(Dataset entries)
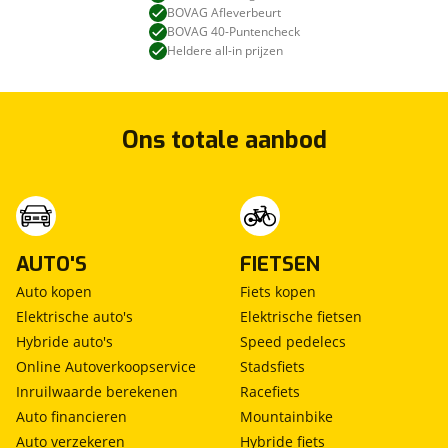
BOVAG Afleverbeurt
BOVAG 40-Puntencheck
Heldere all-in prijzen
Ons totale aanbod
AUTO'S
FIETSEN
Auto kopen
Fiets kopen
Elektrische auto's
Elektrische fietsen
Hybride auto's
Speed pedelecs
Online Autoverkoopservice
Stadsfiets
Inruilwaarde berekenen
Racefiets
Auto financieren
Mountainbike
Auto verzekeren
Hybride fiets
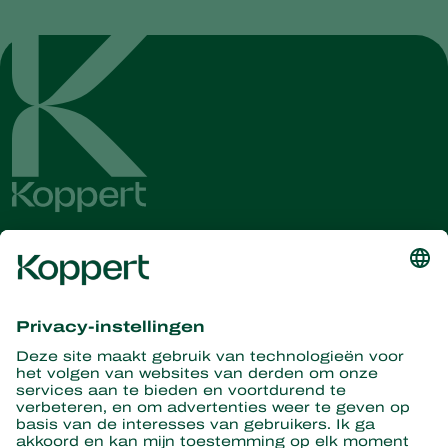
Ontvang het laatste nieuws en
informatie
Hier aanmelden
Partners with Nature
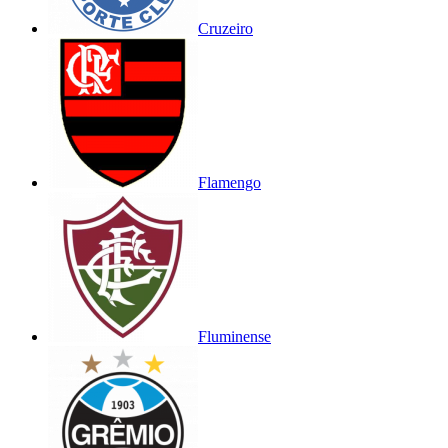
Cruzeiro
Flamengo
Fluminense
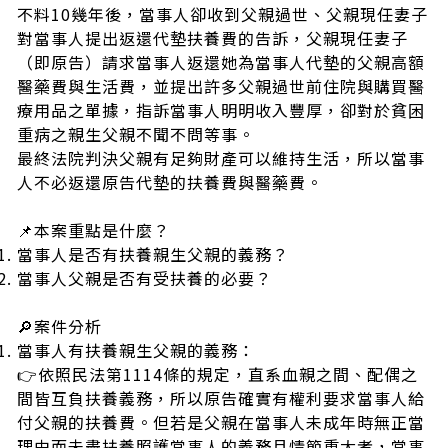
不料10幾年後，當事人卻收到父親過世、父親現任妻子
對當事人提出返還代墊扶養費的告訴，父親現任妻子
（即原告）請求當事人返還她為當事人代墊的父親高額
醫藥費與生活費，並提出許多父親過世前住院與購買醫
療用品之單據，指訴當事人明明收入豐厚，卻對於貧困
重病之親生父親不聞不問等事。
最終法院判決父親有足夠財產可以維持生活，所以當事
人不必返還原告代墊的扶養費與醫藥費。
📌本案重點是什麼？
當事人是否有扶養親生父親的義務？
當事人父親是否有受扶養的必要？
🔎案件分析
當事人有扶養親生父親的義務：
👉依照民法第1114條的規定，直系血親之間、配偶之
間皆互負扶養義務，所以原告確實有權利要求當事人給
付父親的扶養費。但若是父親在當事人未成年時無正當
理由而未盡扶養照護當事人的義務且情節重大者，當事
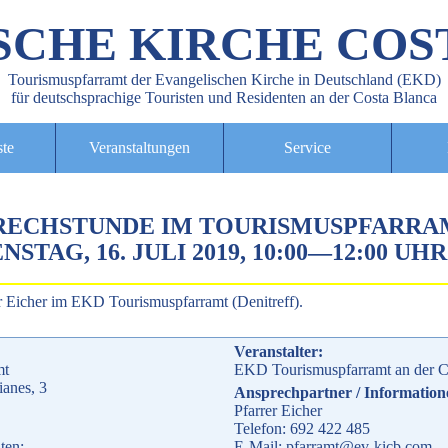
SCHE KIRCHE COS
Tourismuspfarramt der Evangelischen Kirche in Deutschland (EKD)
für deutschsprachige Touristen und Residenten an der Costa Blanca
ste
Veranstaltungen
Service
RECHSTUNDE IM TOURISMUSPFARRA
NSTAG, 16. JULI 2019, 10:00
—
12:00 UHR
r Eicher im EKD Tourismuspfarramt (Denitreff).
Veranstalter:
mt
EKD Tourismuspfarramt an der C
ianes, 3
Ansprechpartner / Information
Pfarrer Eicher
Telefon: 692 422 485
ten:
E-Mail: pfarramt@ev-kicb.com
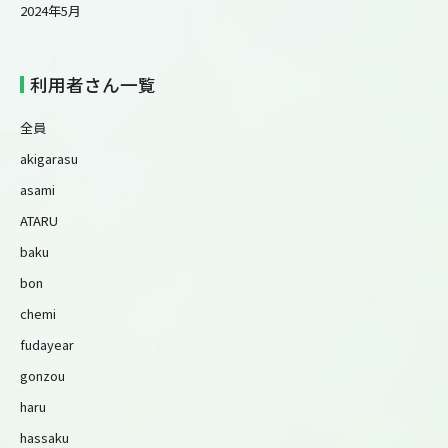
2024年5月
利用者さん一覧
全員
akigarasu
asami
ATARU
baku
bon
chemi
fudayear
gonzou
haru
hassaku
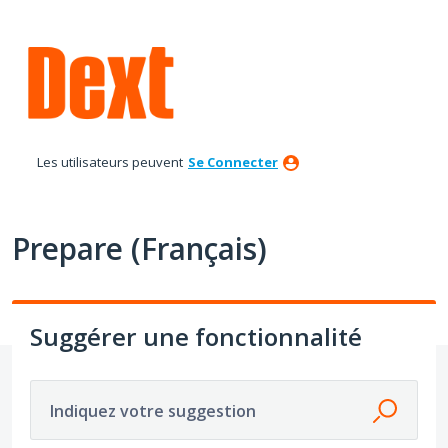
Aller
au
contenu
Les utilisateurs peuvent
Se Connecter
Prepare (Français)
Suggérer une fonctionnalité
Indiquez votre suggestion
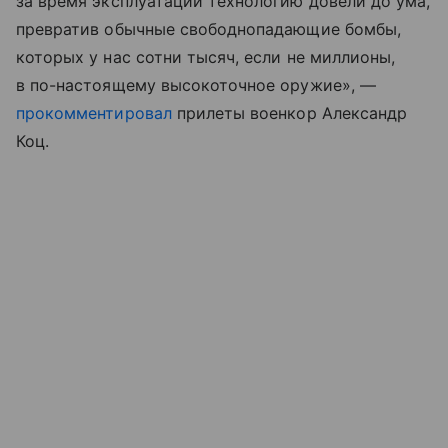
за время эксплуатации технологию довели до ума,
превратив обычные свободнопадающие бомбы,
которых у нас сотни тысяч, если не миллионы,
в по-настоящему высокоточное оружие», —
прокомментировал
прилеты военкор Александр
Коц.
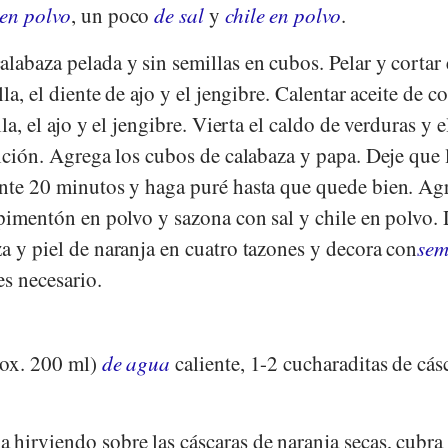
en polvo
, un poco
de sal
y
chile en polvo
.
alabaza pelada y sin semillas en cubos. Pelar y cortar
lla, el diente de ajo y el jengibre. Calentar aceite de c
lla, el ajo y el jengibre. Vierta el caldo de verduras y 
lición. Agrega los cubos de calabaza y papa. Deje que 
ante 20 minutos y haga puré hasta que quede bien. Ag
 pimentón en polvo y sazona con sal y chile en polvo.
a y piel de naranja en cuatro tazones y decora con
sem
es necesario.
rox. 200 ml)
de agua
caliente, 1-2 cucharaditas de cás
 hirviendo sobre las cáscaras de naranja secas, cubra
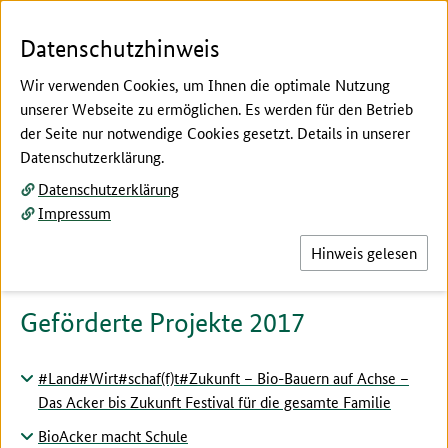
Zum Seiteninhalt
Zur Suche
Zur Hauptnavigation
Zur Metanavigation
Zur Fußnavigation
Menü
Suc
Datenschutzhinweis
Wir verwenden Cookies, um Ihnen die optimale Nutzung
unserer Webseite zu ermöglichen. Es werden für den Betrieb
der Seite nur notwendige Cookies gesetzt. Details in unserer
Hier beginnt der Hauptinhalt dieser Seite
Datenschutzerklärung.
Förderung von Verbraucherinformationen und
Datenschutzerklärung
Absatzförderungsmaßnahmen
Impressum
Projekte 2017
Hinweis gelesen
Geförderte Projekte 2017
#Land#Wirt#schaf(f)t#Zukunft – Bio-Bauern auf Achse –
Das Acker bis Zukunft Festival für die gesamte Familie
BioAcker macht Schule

*Exercise*: Reply with one number, the count of lines in the entries that hold the string "jengibre".

*Response*: 2